> [Directions]: Using the material below, count the lines that contain the word "this" and report the number only.

> [The input]:

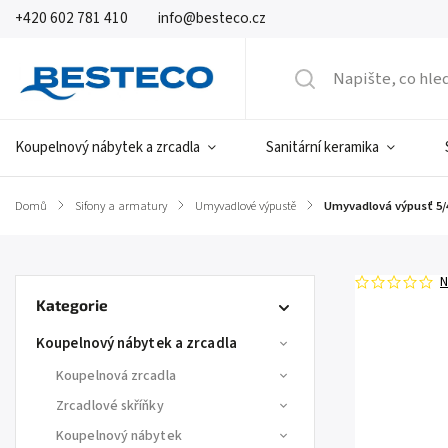
+420 602 781 410
info@besteco.cz
Koupelnový nábytek a zrcadla
Sanitární keramika
Domů
/
Sifony a armatury
/
Umyvadlové výpustě
/
Umyvadlová výpusť 5/4
N
Kategorie
Koupelnový nábytek a zrcadla
Koupelnová zrcadla
Zrcadlové skříňky
Koupelnový nábytek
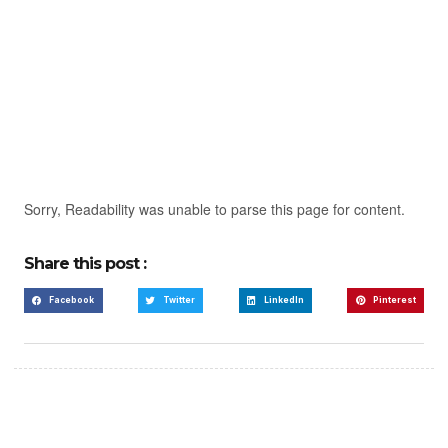
Sorry, Readability was unable to parse this page for content.
Share this post :
Facebook
Twitter
LinkedIn
Pinterest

> [Task output]: 2